>>>

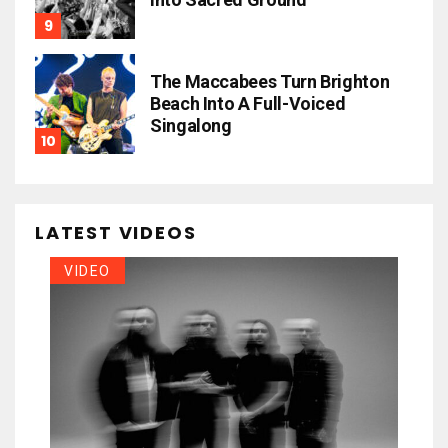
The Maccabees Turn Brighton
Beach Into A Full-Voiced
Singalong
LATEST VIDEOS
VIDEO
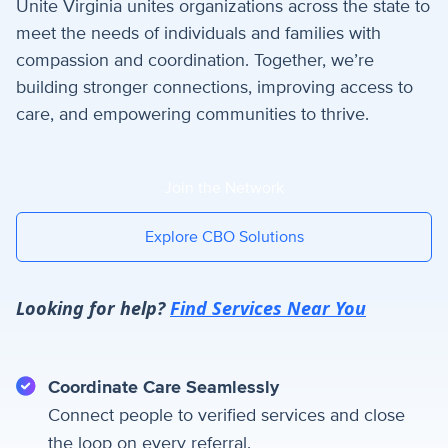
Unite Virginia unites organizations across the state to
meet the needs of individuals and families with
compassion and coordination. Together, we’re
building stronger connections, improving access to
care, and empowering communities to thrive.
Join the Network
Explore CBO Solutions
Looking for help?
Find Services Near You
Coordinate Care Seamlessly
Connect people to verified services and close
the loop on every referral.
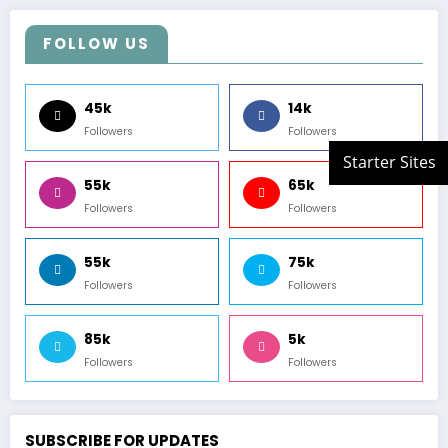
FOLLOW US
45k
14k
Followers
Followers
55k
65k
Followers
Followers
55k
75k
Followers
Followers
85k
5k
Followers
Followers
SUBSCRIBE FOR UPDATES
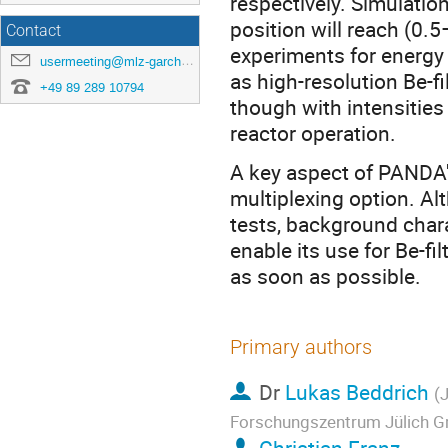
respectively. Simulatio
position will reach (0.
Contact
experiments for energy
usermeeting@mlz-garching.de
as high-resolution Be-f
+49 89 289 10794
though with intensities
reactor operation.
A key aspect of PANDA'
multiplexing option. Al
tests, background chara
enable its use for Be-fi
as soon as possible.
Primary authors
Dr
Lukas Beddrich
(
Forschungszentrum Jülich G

<<<
>>>

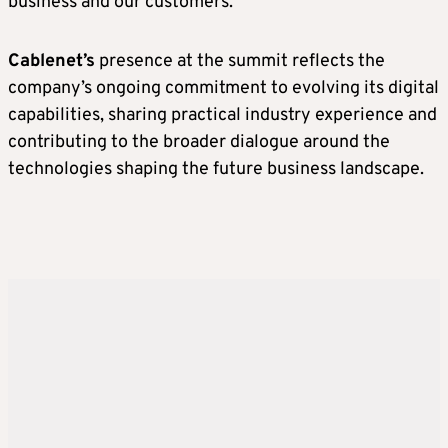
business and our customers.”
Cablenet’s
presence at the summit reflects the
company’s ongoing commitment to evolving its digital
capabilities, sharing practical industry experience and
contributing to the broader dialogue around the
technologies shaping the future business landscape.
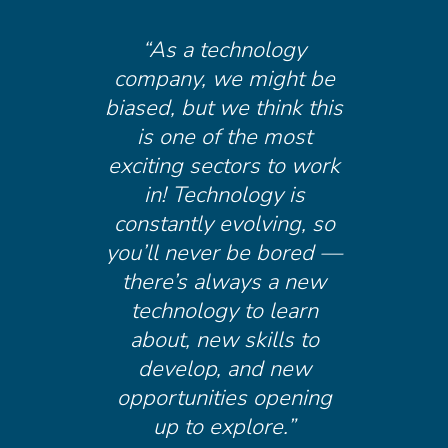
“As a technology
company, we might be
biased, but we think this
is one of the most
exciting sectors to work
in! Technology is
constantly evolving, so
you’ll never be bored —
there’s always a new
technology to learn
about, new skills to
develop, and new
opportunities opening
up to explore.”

<<<
>>>

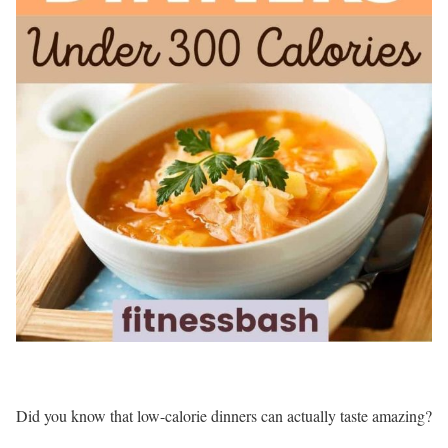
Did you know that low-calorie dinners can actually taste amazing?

<<<

#### [PROBLEM TO WORK ON]
"Connect people to verified services and close" marks the first line to copy, and "Forschungszentrum Jülich G" marks the last. Repeat that stretch above exactly, with no pictures.

#### [TASK RESPONSE]
Connect people to verified services and close
the loop on every referral.
FOLLOW US
45k
14k
Followers
Followers
55k
65k
Followers
Followers
55k
75k
Followers
Followers
85k
5k
Followers
Followers
SUBSCRIBE FOR UPDATES
respectively. Simulatio
position will reach (0.
Contact
experiments for energy
usermeeting@mlz-garching.de
as high-resolution Be-f
+49 89 289 10794
though with intensities
reactor operation.
A key aspect of PANDA'
multiplexing option. Al
tests, background chara
enable its use for Be-fi
as soon as possible.
Primary authors
Dr
Lukas Beddrich
(
Forschungszentrum Jülich G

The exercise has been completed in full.